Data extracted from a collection
=== Section Start ===

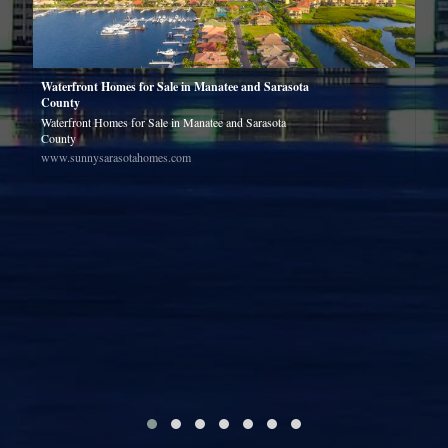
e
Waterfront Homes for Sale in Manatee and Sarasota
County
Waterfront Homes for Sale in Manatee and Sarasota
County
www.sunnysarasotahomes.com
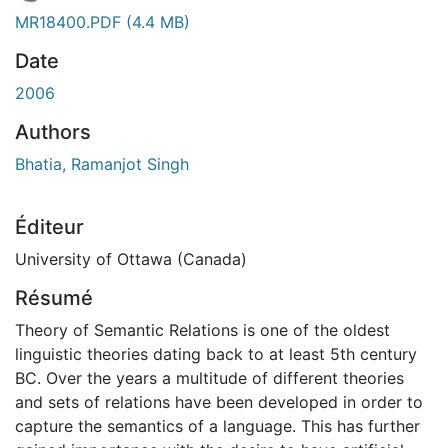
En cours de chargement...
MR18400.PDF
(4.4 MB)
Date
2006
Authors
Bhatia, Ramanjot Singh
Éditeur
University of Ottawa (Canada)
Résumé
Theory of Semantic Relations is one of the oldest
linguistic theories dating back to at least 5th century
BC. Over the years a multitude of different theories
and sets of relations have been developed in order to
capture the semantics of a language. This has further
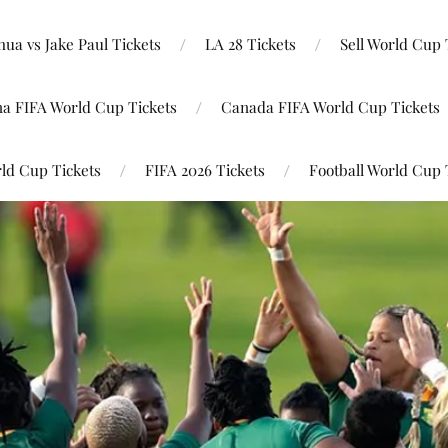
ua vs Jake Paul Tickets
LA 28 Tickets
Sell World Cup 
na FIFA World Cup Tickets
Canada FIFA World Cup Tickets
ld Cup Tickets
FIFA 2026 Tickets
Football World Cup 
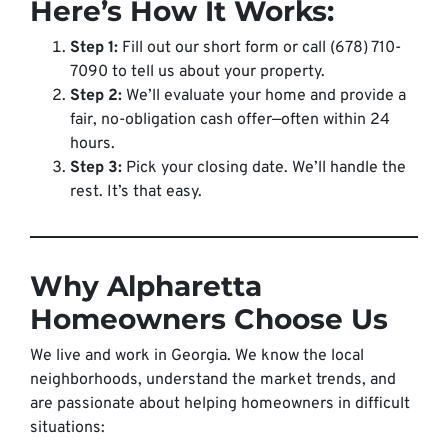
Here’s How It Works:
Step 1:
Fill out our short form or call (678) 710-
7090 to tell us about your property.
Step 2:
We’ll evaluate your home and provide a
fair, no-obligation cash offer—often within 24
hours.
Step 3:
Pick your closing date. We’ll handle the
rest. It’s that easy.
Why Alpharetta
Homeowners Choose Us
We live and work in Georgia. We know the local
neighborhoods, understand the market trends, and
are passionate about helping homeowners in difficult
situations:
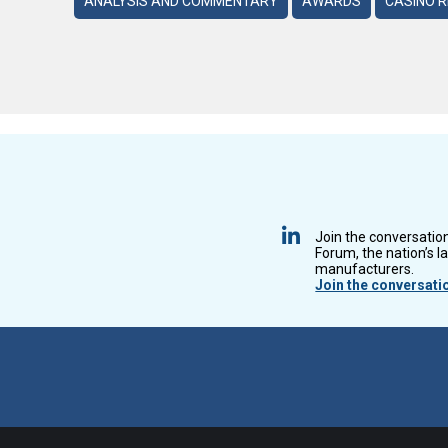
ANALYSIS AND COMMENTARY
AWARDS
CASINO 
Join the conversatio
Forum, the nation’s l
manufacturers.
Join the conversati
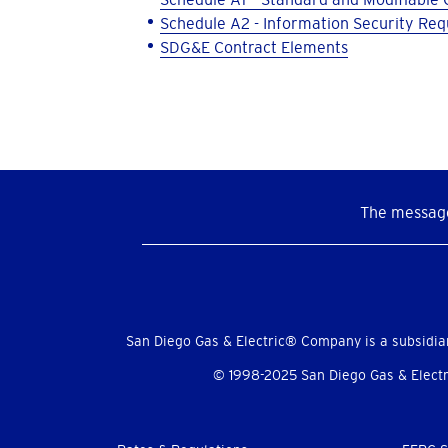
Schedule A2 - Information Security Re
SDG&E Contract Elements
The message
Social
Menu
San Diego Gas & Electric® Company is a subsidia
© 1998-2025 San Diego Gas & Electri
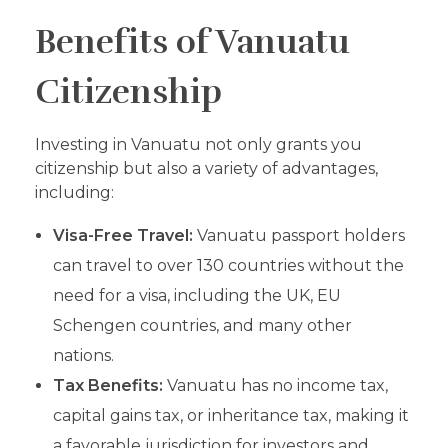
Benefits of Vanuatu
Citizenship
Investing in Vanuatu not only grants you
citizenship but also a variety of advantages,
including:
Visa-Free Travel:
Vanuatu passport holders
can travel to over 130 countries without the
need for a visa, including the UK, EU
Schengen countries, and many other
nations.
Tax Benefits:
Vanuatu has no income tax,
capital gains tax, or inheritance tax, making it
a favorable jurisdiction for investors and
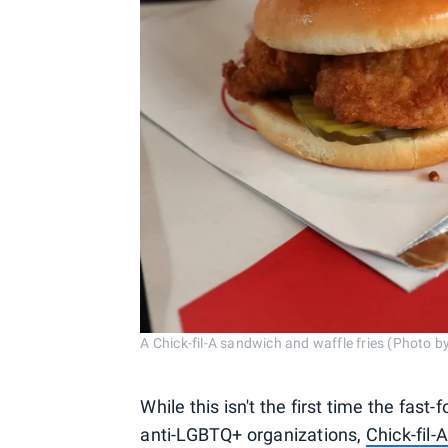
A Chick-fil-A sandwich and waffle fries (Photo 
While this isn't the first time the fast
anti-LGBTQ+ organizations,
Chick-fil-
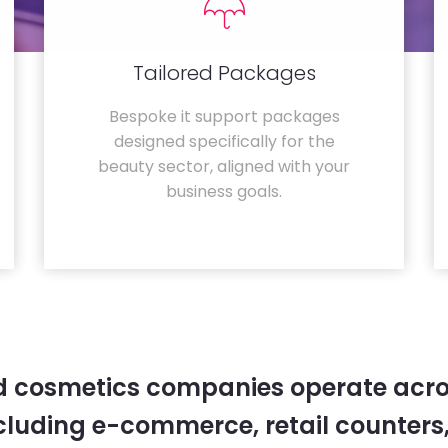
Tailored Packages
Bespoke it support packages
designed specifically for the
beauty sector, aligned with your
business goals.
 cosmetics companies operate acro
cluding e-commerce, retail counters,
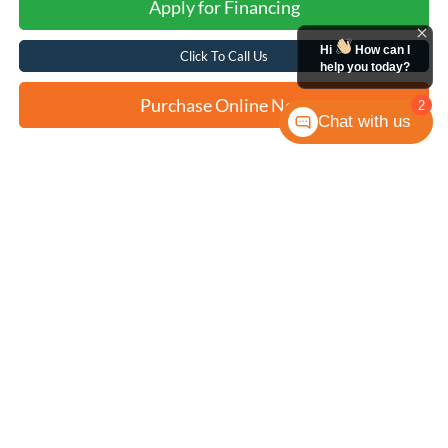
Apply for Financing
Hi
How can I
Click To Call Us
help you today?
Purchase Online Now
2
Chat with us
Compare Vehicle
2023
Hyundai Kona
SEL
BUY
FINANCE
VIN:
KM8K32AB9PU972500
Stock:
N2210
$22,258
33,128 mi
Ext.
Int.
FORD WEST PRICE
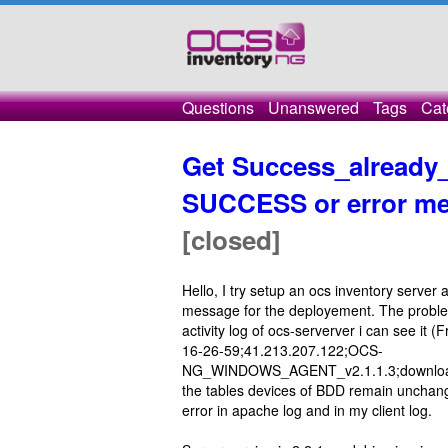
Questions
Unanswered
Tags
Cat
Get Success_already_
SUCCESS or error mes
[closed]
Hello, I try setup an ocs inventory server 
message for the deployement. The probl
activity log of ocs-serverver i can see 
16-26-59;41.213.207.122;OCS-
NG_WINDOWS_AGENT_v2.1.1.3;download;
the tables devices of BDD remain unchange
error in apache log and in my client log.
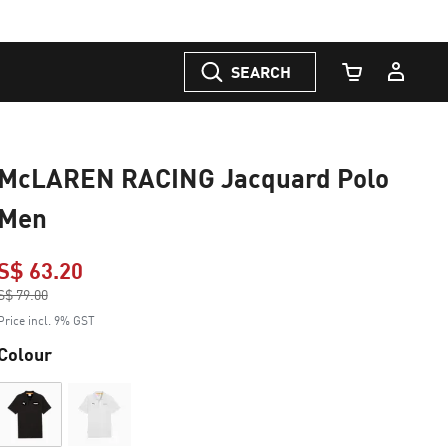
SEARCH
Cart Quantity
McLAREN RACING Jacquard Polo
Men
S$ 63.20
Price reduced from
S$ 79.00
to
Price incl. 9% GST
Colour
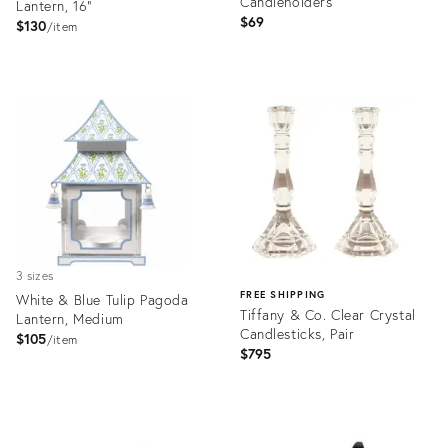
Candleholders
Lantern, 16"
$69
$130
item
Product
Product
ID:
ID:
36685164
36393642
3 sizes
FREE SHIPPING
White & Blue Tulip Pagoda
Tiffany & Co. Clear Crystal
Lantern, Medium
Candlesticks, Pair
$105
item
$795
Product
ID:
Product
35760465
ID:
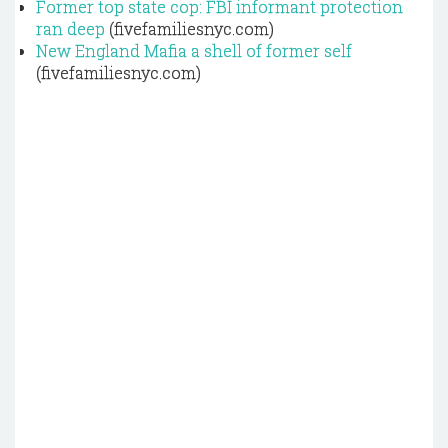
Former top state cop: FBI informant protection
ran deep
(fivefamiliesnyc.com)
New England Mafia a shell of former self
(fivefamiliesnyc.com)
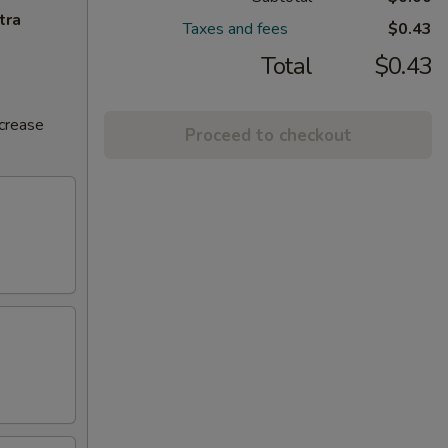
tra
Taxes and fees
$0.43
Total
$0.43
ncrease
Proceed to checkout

=== Section End ===

[Exercise details] Skip the images and restate each record above word for word.

[Response box]
e
Waterfront Homes for Sale in Manatee and Sarasota
County
Waterfront Homes for Sale in Manatee and Sarasota
County
www.sunnysarasotahomes.com
En cours de chargement...
MR18400.PDF
(4.4 MB)
Date
2006
Authors
Bhatia, Ramanjot Singh
Éditeur
University of Ottawa (Canada)
Résumé
Theory of Semantic Relations is one of the oldest
linguistic theories dating back to at least 5th century
BC. Over the years a multitude of different theories
and sets of relations have been developed in order to
capture the semantics of a language. This has further
ua vs Jake Paul Tickets
LA 28 Tickets
Sell World Cup 
na FIFA World Cup Tickets
Canada FIFA World Cup Tickets
ld Cup Tickets
FIFA 2026 Tickets
Football World Cup 
Here’s How It Works:
Step 1:
Fill out our short form or call (678) 710-
7090 to tell us about your property.
Step 2:
We’ll evaluate your home and provide a
fair, no-obligation cash offer—often within 24
hours.
Step 3:
Pick your closing date. We’ll handle the
rest. It’s that easy.
Why Alpharetta
Homeowners Choose Us
We live and work in Georgia. We know the local
neighborhoods, understand the market trends, and
are passionate about helping homeowners in difficult
situations:
ANALYSIS AND COMMENTARY
AWARDS
CASINO 
Join the conversatio
Forum, the nation’s l
manufacturers.
Join the conversati
Schedule A2 - Information Security Re
SDG&E Contract Elements
The message
Social
Menu
San Diego Gas & Electric® Company is a subsidia
© 1998-2025 San Diego Gas & Electri
Benefits of Vanuatu
Citizenship
Investing in Vanuatu not only grants you
citizenship but also a variety of advantages,
including:
Visa-Free Travel:
Vanuatu passport holders
can travel to over 130 countries without the
need for a visa, including the UK, EU
Schengen countries, and many other
nations.
Tax Benefits:
Vanuatu has no income tax,
capital gains tax, or inheritance tax, making it
a favorable jurisdiction for investors and
A Chick-fil-A sandwich and waffle fries (Photo 
While this isn't the first time the fast
anti-LGBTQ+ organizations,
Chick-fil-
Tailored Packages
Bespoke it support packages
designed specifically for the
beauty sector, aligned with your
business goals.
 cosmetics companies operate acro
cluding e-commerce, retail counters,
Apply for Financing
Hi
How can I
Click To Call Us
help you today?
Purchase Online Now
2
Chat with us
Compare Vehicle
2023
Hyundai Kona
SEL
BUY
FINANCE
VIN:
KM8K32AB9PU972500
Stock:
N2210
$22,258
33,128 mi
Ext.
Int.
FORD WEST PRICE
Questions
Unanswered
Tags
Cat
Get Success_already_
SUCCESS or error mes
[closed]
Hello, I try setup an ocs inventory server 
message for the deployement. The probl
activity log of ocs-serverver i can see 
16-26-59;41.213.207.122;OCS-
NG_WINDOWS_AGENT_v2.1.1.3;download;
the tables devices of BDD remain unchange
error in apache log and in my client log.
SEARCH
Cart Quantity
McLAREN RACING Jacquard Polo
Men
S$ 63.20
Price reduced from
S$ 79.00
to
Price incl. 9% GST
Colour
Candleholders
Lantern, 16"
$69
$130
item
Product
Product
ID:
ID:
36685164
36393642
3 sizes
FREE SHIPPING
White & Blue Tulip Pagoda
Tiffany & Co. Clear Crystal
Lantern, Medium
Candlesticks, Pair
$105
item
$795
Product
ID:
Product
35760465
ID:
Former top state cop: FBI informant protection
ran deep
(fivefamiliesnyc.com)
New England Mafia a shell of former self
(fivefamiliesnyc.com)
tra
Taxes and fees
$0.43
Total
$0.43
ncrease
Proceed to checkout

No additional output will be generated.